What to work on:
Among the entries that follow, how many lines contain the string "Zapatilla"? Answer with that number only.
:: Data ::
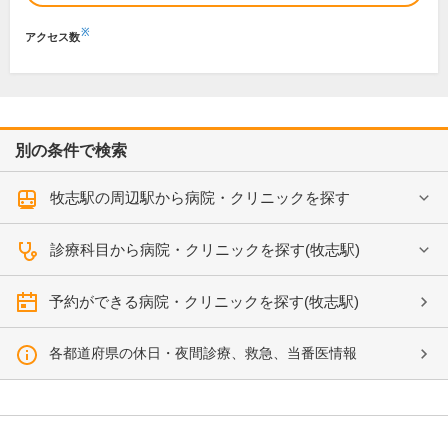
※
アクセス数
別の条件で検索
牧志駅の周辺駅から病院・クリニックを探す
診療科目から病院・クリニックを探す(牧志駅)
予約ができる病院・クリニックを探す(牧志駅)
各都道府県の休日・夜間診療、救急、当番医情報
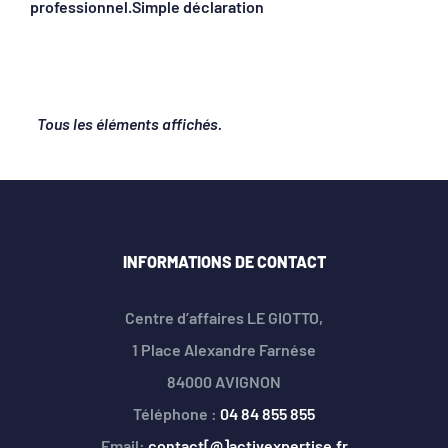
professionnel.Simple déclaration
INFORMATIONS DE CONTACT
Centre d’affaires LE GIOTTO,
1 Place Alexandre Farnése
84000 AVIGNON
Téléphone :
04 84 855 855
Email:
contact[@]activexpertise.fr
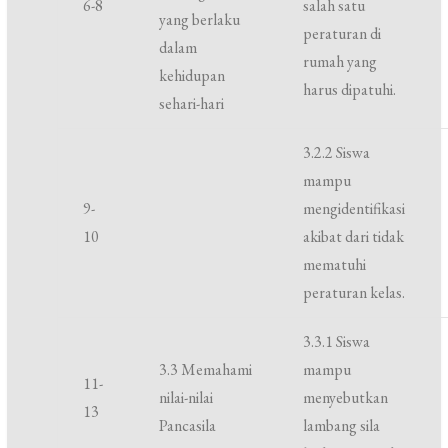
6-8
salah satu
yang berlaku
peraturan di
dalam
rumah yang
kehidupan
harus dipatuhi.
sehari-hari
3.2.2 Siswa
mampu
9-
mengidentifikasi
10
akibat dari tidak
mematuhi
peraturan kelas.
3.3.1 Siswa
3.3 Memahami
mampu
11-
nilai-nilai
menyebutkan
13
Pancasila
lambang sila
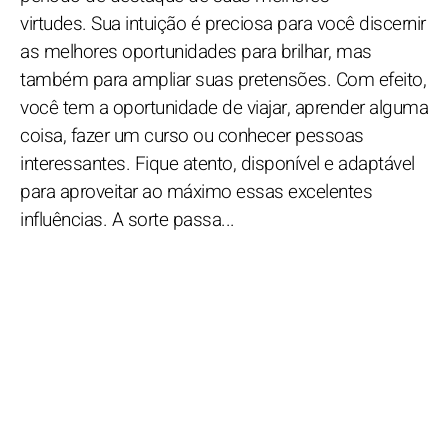
virtudes. Sua intuição é preciosa para você discernir
as melhores oportunidades para brilhar, mas
também para ampliar suas pretensões. Com efeito,
você tem a oportunidade de viajar, aprender alguma
coisa, fazer um curso ou conhecer pessoas
interessantes. Fique atento, disponível e adaptável
para aproveitar ao máximo essas excelentes
influências. A sorte passa...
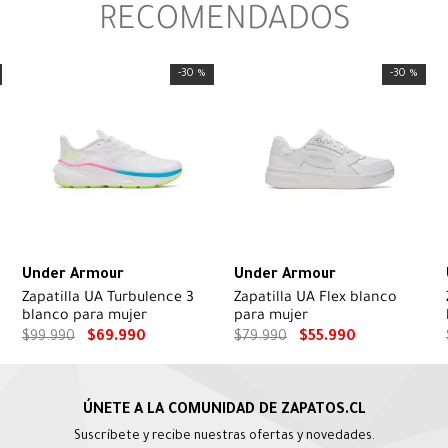
RECOMENDADOS
-
30 %
-
30 %
Under Armour
Under Armour
Zapatilla UA Turbulence 3
Zapatilla UA Flex blanco
blanco para mujer
para mujer
$
99
.
990
$
69
.
990
$
79
.
990
$
55
.
990
Suscríbete y recibe nuestras ofertas y novedades.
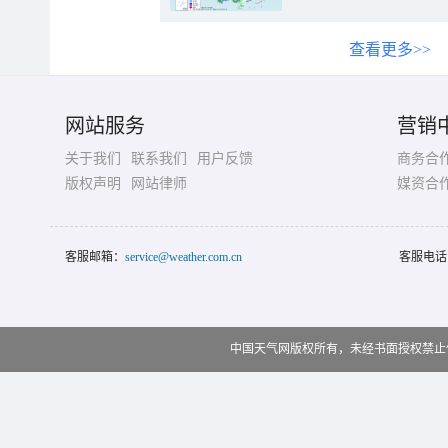
查看更多>>
网站服务
营销
关于我们
联系我们
用户反馈
商务合
版权声明
网站律师
媒资合
客服邮箱：
service@weather.com.cn
客服电话
中国天气网版权所有，未经书面授权禁止使用 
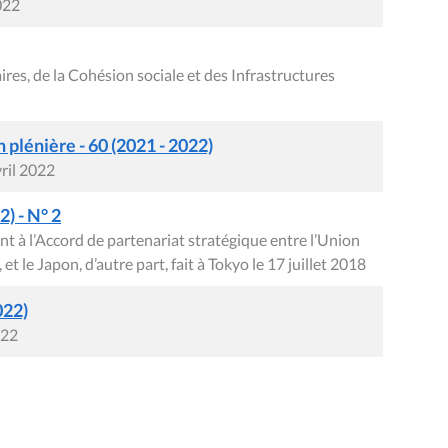
022
res, de la Cohésion sociale et des Infrastructures
plénière - 60 (2021 - 2022)
ril 2022
) - N° 2
t à l’Accord de partenariat stratégique entre l’Union
 le Japon, d’autre part, fait à Tokyo le 17 juillet 2018
022)
022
:::
Answer space:
2